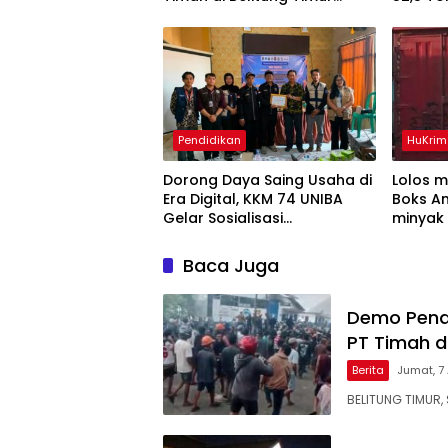
Terbakar
Belitun
Pendidikan
HuKrim
Dorong Daya Saing Usaha di
Lolos 
Era Digital, KKM 74 UNIBA
Boks An
Gelar Sosialisasi
minyak 
Pengembangan UMKM
Diamank
Berbasis Technopreneurship
Baca Juga
Demo Pena
PT Timah d
Berita
Jumat, 7
BELITUNG TIMUR, 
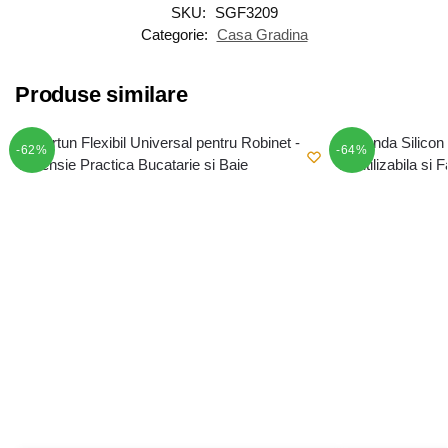
SKU:
SGF3209
Categorie:
Casa Gradina
Produse similare
-62%
-64%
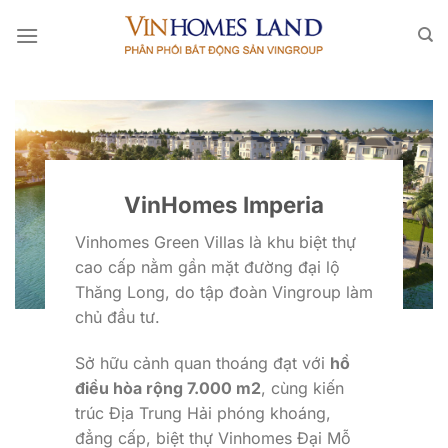
Bỏ
qua
nội
dung
VinHomes Imperia
Vinhomes Green Villas là khu biệt thự
cao cấp nằm gần mặt đường đại lộ
Thăng Long, do tập đoàn Vingroup làm
chủ đầu tư.
Sở hữu cảnh quan thoáng đạt với
hồ
điều hòa rộng 7.000 m2
, cùng kiến
trúc Địa Trung Hải phóng khoáng,
đẳng cấp, biệt thự Vinhomes Đại Mỗ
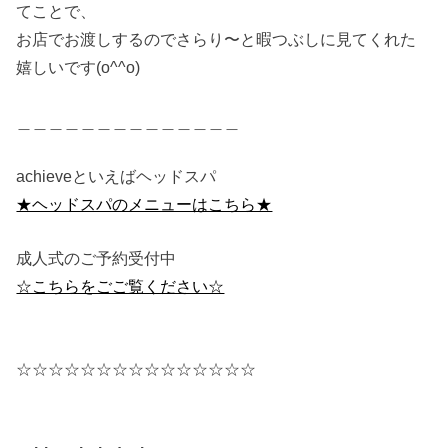
てことで、
お店でお渡しするのでさらり〜と暇つぶしに見てくれた
嬉しいです(o^^o)
＿＿＿＿＿＿＿＿＿＿＿＿＿＿
achieveといえばヘッドスパ
★ヘッドスパのメニューはこちら★
成人式のご予約受付中
☆こちらをごご覧ください☆
☆☆☆☆☆☆☆☆☆☆☆☆☆☆☆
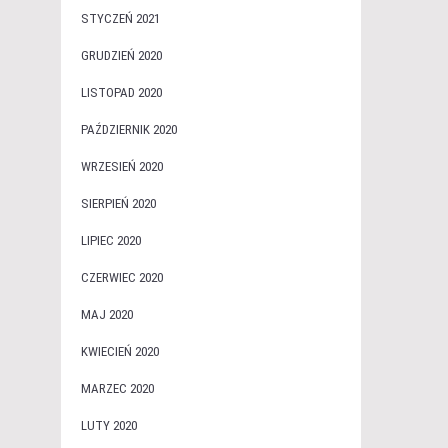
STYCZEŃ 2021
GRUDZIEŃ 2020
LISTOPAD 2020
PAŹDZIERNIK 2020
WRZESIEŃ 2020
SIERPIEŃ 2020
LIPIEC 2020
CZERWIEC 2020
MAJ 2020
KWIECIEŃ 2020
MARZEC 2020
LUTY 2020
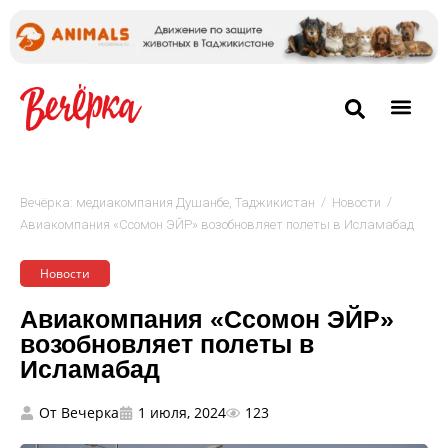
/
/
Вечёрка: медиакомпания Душанбе, Таджикистан
Новости
Авиакомпания «Ссомон ЭЙР» возобновляет полеты в Исламабад
Новости
Авиакомпания «Ссомон ЭЙР»
возобновляет полеты в
Исламабад
От
Вечерка
1 июля, 2024
123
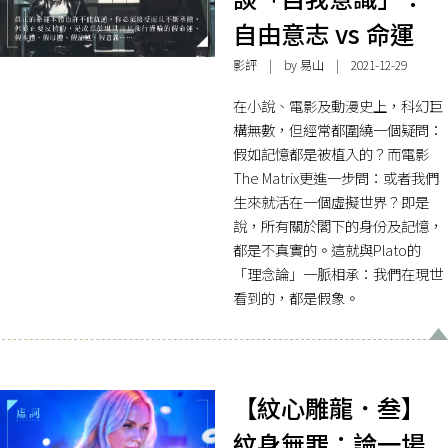
自由意志 vs 命運
影評
| by 易山 | 2021-12-29
在小說、電影及動漫史上，科幻巨
構無數，但經常都圍繞一個疑問：
假如記憶都是被植入的？而電影
The Matrix更進一步問：或者我們
生來就活在一個虛擬世界？即是
說，所有關於閣下的身份及記憶，
都是不真實的。這就與Plato的
「理念論」一脈相承：我們在現世
看到的，都是假象。
【紋心雕龍．叁】
紋身無罪：論一場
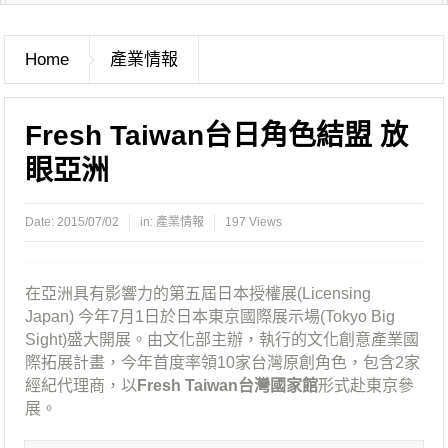
Home
產業情報
Fresh Taiwan台日角色結盟 放
眼亞洲
Date:
2015/07/02
in:
產業情報
197 Views
在亞洲具有影響力的第五屆日本授權展(Licensing
Japan) 今年7月1日於日本東京國際展示場(Tokyo Big
Sight)盛大開展。由文化部主辦，執行的文化創意產業國
際拓展計畫，今年首度率領10家台灣原創角色，包含2家
經紀代理商，以
Fresh Taiwan台灣國家館
形式赴東京參
展。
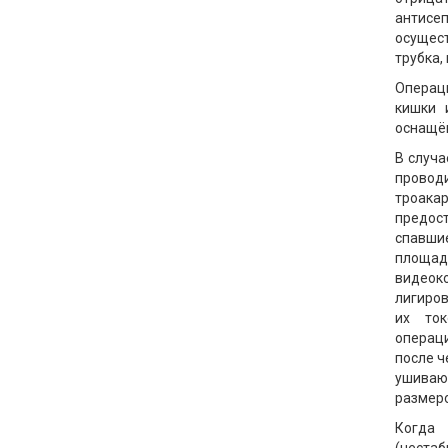
антисе
осущест
трубка,
Операц
кишки 
оснащён
В случа
проводи
троака
предос
спавши
площад
видеок
лигиров
их ток
операц
после ч
ушиваю
размеро
Когда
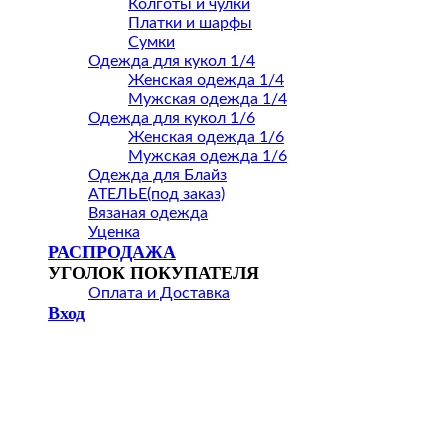
Колготы и чулки
Платки и шарфы
Сумки
Одежда для кукол 1/4
Женская одежда 1/4
Мужская одежда 1/4
Одежда для кукол 1/6
Женская одежда 1/6
Мужская одежда 1/6
Одежда для Блайз
АТЕЛЬЕ(под заказ)
Вязаная одежда
Уценка
РАСПРОДАЖА
УГОЛОК ПОКУПАТЕЛЯ
Оплата и Доставка
Вход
==========
Check each line of the records for the string "кукол" and copy those that have it.

== RESULT ==
Одежда для кукол 1/4
Одежда для кукол 1/6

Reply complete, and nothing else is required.